• ASSIGNMENT: All of the data must be output exactly, with every picture left out.

• DATASET CONTENT:
------------------------------
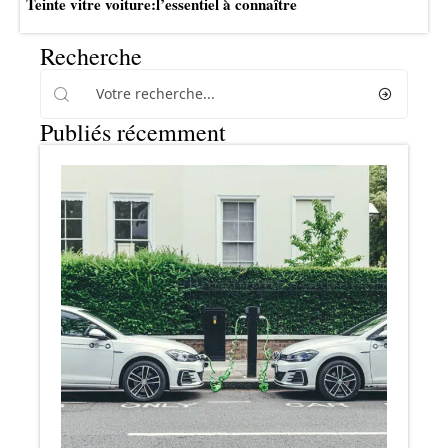
Teinte vitre voiture:l’essentiel à connaître
Recherche
Publiés récemment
------------------------------
• WRITTEN ANSWER:
Teinte vitre voiture:l’essentiel à connaître
Recherche
Publiés récemment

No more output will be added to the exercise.